(Entries supplied begins)

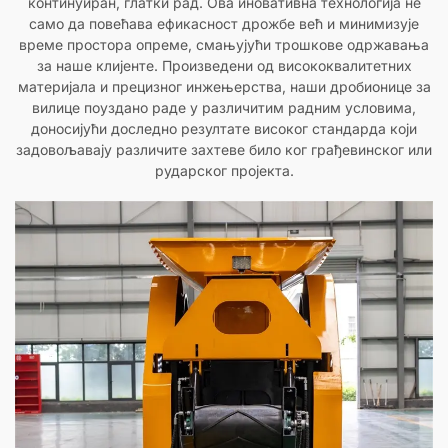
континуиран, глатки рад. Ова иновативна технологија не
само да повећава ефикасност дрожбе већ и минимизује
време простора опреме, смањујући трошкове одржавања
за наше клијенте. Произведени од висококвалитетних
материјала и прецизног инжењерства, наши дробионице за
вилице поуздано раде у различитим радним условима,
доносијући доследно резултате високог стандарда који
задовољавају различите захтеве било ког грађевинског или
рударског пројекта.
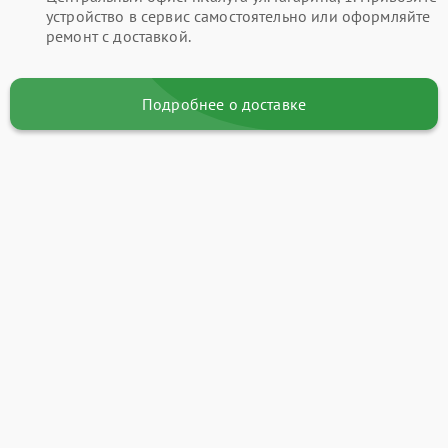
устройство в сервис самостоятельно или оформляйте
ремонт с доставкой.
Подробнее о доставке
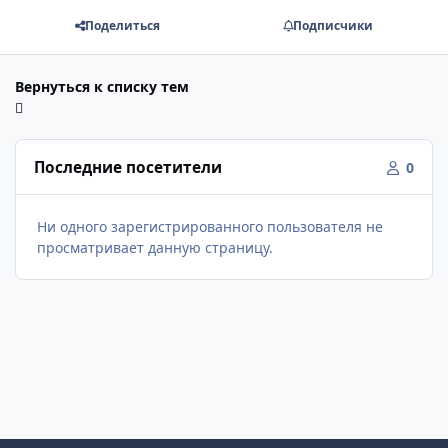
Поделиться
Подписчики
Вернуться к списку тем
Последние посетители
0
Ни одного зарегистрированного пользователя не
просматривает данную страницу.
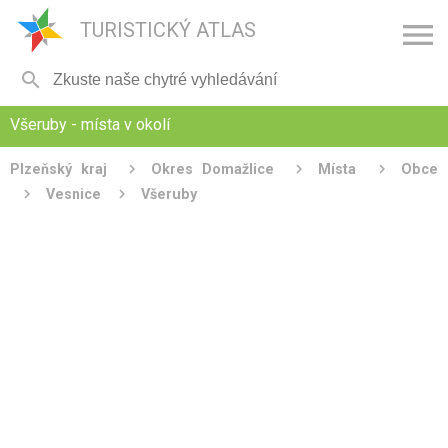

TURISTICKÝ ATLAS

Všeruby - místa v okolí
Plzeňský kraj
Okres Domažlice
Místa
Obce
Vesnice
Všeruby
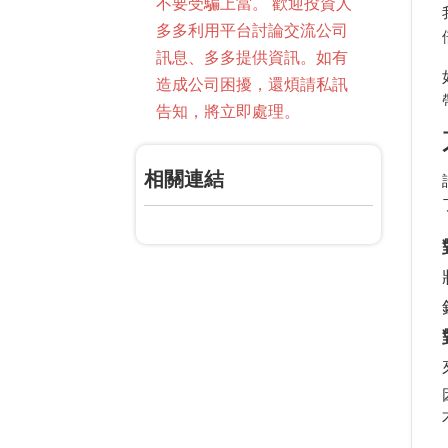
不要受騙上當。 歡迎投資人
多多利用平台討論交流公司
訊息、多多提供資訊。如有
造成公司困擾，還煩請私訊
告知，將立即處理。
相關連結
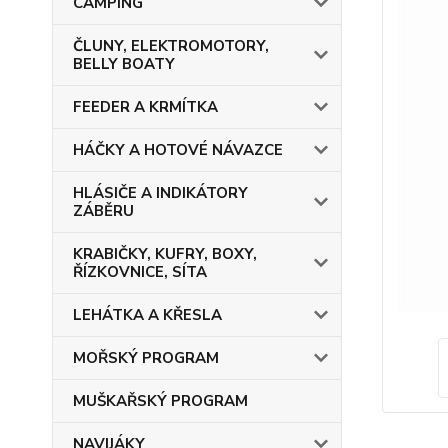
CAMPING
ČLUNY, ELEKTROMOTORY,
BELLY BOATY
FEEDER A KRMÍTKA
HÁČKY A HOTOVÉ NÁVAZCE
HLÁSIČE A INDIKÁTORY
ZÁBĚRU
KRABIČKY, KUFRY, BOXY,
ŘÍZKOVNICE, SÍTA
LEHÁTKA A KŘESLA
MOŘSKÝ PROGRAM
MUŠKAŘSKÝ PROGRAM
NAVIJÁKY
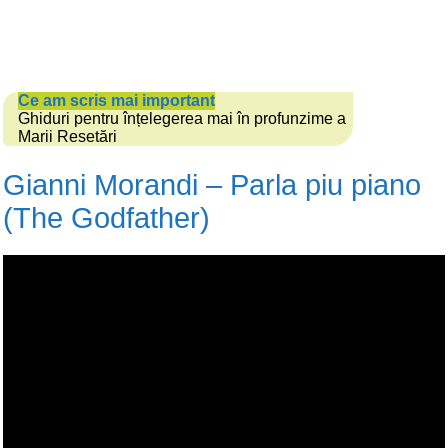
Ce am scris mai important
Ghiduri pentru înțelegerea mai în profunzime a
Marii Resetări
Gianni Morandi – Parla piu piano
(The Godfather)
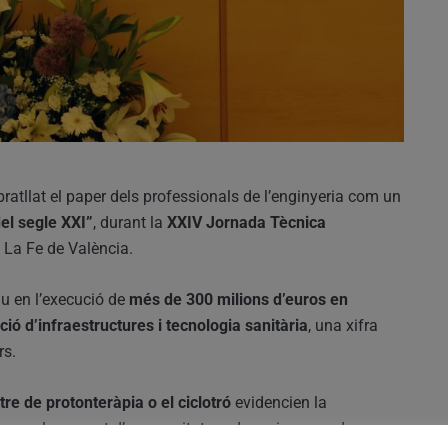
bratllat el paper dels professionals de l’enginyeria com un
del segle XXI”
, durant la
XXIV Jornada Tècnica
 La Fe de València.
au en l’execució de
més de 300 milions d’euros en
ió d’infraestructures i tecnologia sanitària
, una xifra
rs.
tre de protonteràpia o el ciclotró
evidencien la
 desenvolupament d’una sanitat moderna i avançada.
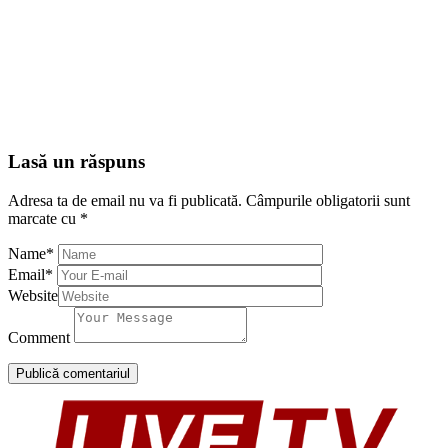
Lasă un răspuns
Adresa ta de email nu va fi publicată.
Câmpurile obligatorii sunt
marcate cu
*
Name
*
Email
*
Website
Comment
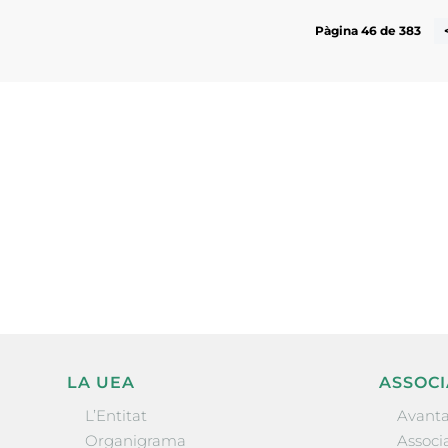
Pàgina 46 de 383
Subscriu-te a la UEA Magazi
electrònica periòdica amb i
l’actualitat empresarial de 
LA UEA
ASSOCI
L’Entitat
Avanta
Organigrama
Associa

(Entries supplied ends)
(Entries supplied begins)

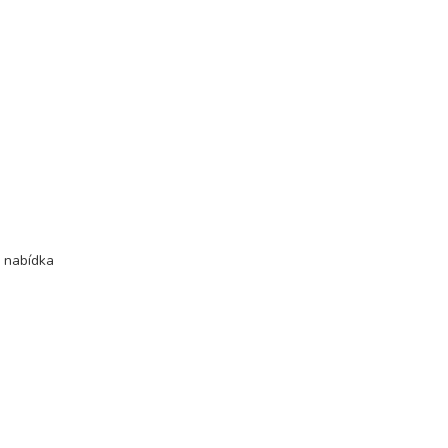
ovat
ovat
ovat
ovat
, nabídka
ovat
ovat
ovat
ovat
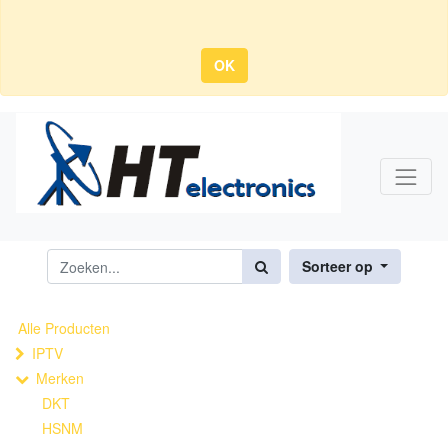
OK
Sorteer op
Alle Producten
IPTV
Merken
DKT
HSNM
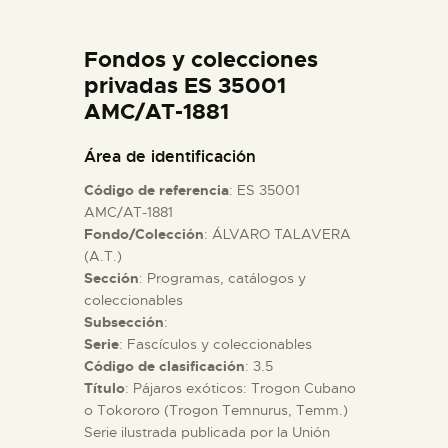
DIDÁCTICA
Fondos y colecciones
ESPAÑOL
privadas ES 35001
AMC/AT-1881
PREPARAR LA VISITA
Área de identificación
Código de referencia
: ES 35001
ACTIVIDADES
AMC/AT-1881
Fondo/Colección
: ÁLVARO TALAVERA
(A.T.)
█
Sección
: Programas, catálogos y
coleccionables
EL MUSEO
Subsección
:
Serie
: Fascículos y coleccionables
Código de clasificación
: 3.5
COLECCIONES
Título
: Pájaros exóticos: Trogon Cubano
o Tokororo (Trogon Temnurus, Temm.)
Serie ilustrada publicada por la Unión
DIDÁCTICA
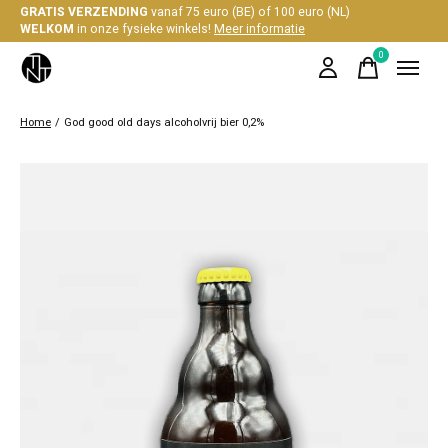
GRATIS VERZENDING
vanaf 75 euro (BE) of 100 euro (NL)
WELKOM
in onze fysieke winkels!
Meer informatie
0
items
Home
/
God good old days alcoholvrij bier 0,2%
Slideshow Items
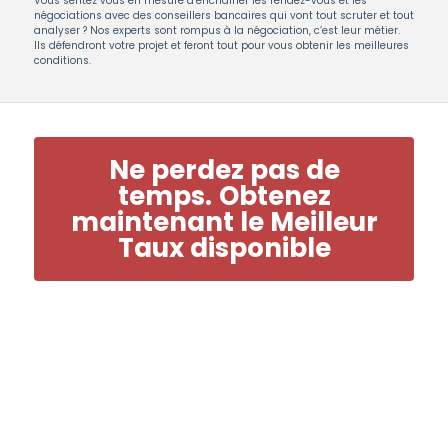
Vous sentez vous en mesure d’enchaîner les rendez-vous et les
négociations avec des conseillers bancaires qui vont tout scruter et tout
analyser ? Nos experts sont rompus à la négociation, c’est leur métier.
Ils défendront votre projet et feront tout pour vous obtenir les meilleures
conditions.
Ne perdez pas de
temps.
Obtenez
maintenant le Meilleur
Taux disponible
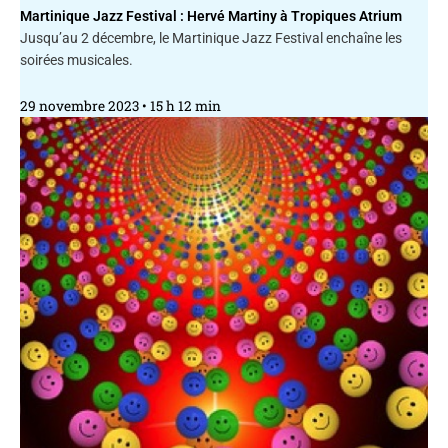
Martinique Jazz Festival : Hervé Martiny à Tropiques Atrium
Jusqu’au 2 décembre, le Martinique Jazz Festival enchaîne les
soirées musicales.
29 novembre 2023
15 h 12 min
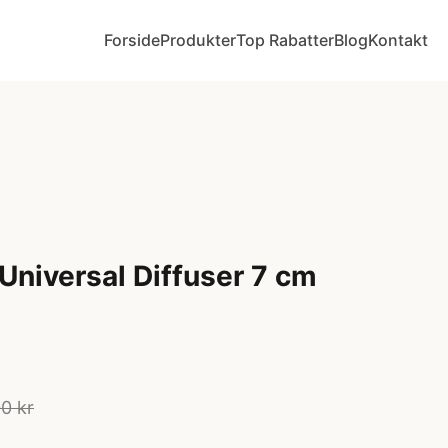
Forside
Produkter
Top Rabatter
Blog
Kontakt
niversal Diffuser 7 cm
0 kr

(Entries supplied ends)

:: Assigned task ::
Above this task is a listing. Restate, word for word and with nothing added, the lines from the one with "континуиран, глатки рад." through the one with "материјала и прецизног".

:: Final answer ::
континуиран, глатки рад. Ова иновативна технологија не
само да повећава ефикасност дрожбе већ и минимизује
време простора опреме, смањујући трошкове одржавања
за наше клијенте. Произведени од висококвалитетних
материјала и прецизног инжењерства, наши дробионице за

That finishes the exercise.